BEIJING-Apple gave prominence to China during the presentation of the intelligent clock company this week, announcing a new store in the country and showing messages in Chinese in the application WeChat.
In addition, Apple stated that the new clock will be sold in China as of April 24, the same day that in the United States. This marks a change before the release of the iPhone 6, which hit the Chinese shops almost a month after starting to be sold in the United States.
But even in the country, and Apple fanatic which is the second largest market after the U.S., brand seems to be still too early to say whether the company’s watches are a mandatory accessory.
In addition to questions about whether the device is an item of clothing or an electronic device, the Apple Watch carries a salty price in China. The cheaper model, Sport, will sell for slightly less than 3,000 yuan ($ 479), including taxes, up from $349 in the United States. The most luxurious model will cost 145,000 yuan ($ 23,157), compared with $17000 in USA.
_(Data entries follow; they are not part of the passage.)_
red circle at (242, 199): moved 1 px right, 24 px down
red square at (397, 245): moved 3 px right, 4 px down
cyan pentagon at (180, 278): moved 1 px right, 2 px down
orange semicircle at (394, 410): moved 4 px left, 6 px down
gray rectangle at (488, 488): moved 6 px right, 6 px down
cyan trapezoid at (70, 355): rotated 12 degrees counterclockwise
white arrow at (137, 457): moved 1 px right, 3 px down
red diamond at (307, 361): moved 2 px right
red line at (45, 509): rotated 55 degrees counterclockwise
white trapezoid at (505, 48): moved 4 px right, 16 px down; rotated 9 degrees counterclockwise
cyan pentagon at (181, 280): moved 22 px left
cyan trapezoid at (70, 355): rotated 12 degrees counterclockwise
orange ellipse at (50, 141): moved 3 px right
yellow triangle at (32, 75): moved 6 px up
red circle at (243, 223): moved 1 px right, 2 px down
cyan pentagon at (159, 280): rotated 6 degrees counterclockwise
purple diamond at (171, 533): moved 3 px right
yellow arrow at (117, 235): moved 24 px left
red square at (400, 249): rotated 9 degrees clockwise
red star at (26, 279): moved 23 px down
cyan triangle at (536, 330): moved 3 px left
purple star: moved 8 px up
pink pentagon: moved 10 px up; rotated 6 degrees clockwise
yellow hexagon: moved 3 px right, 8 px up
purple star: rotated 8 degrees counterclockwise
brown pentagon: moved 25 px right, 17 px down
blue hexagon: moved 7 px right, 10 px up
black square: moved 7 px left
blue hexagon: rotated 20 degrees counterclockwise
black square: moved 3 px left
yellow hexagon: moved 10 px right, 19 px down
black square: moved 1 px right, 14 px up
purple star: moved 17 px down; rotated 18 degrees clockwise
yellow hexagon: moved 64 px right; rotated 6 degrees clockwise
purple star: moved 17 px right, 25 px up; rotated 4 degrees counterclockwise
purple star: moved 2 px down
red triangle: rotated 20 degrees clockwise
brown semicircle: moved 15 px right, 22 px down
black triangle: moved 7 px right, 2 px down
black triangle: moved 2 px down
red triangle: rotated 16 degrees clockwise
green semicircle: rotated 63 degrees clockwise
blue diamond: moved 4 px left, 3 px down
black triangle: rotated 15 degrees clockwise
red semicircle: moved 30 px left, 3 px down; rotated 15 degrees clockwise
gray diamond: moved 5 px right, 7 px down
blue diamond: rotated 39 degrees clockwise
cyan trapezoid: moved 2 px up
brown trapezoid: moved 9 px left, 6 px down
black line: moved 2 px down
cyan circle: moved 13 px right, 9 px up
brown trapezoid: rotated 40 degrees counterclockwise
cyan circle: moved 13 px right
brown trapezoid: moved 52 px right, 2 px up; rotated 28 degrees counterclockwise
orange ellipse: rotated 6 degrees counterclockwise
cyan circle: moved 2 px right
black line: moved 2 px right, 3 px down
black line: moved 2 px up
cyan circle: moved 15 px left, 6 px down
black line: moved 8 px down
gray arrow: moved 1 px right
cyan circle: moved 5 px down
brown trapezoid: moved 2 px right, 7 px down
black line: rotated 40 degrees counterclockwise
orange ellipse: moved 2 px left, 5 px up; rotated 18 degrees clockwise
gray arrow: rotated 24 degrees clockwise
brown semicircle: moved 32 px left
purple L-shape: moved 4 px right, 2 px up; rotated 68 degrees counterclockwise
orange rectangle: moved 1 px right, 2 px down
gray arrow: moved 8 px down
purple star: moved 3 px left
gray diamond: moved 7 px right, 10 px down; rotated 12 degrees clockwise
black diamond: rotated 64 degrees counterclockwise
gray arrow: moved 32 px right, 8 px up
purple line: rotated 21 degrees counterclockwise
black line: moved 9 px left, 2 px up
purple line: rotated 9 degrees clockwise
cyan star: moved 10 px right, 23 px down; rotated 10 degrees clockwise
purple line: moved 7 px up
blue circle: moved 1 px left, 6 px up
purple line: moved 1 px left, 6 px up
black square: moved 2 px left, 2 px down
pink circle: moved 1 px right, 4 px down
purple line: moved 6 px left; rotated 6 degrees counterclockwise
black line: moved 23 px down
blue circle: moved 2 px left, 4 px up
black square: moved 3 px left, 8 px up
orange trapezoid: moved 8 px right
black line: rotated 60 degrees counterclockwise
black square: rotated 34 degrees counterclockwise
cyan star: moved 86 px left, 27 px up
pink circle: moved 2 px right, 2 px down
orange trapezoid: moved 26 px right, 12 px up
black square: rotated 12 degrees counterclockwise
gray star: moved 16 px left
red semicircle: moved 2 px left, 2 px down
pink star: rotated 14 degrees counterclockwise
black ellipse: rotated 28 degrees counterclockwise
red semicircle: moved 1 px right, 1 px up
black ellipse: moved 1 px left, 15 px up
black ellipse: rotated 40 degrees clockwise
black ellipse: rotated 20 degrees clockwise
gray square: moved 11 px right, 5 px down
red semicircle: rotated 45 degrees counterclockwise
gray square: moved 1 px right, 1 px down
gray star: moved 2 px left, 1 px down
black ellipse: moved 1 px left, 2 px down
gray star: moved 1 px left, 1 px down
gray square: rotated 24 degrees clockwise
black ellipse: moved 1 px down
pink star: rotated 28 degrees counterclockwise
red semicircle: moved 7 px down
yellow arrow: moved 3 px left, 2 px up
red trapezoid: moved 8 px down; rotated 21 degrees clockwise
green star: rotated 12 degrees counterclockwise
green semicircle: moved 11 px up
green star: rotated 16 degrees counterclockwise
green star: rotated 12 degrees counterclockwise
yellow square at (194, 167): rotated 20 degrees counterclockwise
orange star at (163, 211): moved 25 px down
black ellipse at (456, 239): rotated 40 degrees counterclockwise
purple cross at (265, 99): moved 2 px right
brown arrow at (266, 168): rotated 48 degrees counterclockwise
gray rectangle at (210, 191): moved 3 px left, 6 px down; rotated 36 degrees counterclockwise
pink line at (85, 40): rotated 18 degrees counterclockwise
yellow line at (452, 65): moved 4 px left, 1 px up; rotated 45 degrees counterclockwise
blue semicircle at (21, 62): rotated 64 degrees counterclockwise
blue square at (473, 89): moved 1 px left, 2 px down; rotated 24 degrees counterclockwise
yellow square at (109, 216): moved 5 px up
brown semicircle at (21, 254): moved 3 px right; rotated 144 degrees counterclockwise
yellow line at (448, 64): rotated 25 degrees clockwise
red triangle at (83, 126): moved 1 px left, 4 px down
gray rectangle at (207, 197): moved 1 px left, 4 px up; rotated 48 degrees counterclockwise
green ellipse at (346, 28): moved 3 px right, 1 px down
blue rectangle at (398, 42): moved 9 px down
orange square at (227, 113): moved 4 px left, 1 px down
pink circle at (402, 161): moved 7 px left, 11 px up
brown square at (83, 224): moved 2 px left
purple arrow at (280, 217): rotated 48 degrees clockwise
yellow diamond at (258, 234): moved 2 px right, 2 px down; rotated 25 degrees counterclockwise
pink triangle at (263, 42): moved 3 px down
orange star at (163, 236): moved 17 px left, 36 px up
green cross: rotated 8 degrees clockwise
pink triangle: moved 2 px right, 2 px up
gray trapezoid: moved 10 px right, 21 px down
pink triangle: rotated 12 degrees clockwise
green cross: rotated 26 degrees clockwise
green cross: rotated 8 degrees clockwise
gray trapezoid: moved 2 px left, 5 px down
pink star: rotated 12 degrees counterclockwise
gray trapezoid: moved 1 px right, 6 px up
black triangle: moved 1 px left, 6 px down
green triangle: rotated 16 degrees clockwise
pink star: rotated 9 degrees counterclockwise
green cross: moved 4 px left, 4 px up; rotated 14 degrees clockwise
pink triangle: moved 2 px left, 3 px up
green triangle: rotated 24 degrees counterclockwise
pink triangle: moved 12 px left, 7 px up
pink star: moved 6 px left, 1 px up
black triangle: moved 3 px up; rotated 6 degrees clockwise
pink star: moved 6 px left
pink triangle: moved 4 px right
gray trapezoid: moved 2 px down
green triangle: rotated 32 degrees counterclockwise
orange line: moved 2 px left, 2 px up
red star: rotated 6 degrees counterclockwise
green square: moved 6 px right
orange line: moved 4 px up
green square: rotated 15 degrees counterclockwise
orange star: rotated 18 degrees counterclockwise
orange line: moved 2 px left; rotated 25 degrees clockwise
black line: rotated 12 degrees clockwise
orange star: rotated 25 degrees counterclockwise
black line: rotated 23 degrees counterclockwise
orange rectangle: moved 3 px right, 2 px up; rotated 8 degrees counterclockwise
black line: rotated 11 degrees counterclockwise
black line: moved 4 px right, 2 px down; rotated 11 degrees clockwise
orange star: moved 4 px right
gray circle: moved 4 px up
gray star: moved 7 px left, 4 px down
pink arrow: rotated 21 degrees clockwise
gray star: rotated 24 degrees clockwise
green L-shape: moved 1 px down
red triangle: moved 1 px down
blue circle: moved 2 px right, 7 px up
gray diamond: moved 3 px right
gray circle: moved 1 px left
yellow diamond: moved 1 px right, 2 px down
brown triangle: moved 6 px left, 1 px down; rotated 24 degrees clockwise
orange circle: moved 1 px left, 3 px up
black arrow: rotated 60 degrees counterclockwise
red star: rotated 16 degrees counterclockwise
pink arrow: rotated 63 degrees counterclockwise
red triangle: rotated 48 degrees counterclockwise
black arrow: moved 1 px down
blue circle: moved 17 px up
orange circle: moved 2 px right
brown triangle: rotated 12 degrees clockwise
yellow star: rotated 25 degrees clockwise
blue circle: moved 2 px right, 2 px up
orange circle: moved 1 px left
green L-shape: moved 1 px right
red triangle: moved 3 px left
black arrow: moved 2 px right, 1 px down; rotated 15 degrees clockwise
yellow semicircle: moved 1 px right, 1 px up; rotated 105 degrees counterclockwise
That’s a lot to pay for a digital product that can become quickly outdated if Apple does what it does with their smart phones and launch a new model every year.
There are also other practical problems for the Chinese. Since the screen size to the lack of a killer application.
“It is almost impossible to send messages through the WeChat with a screen so small,” said Huang Hongwen, 46, in Shanghai. “I’d rather buy a traditional luxury watch for the same price,” she said about the most expensive Edition of Apple’s clock.
The company is also releasing your clock in a time when austerity and anti-corruption campaign of the Chinese President, Xi Jinping, estigmatizou the ostentation and excessive consumption by authorities, which form a considerable part of the luxury market in the country.
Many in China are reminiscent of “Watch Brother”, the nickname given to a regional authority online sentenced to 14 years in prison for corruption in 2013 after footage of him using more than a dozen expensive watches appeared on the Internet.